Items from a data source
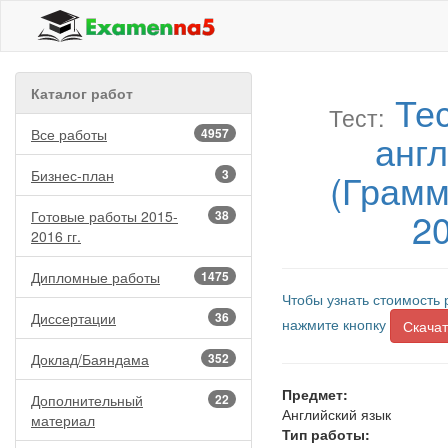
Каталог работ
Те
Тест:
Все работы
4957
анг
(Грамм
Бизнес-план
3
20
Готовые работы 2015-
38
2016 гг.
Дипломные работы
1475
Чтобы узнать стоимость 
Диссертации
36
нажмите кнопку
Скачат
Доклад/Баяндама
352
Предмет:
Дополнительный
22
Английский язык
материал
Тип работы:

How to complete this task — Once the pictures are removed, set down what remains of the entries above exactly.

Task result —
Каталог работ
Те
Тест:
Все работы
4957
анг
(Грамм
Бизнес-план
3
20
Готовые работы 2015-
38
2016 гг.
Дипломные работы
1475
Чтобы узнать стоимость 
Диссертации
36
нажмите кнопку
Скачат
Доклад/Баяндама
352
Предмет:
Дополнительный
22
Английский язык
материал
Тип работы:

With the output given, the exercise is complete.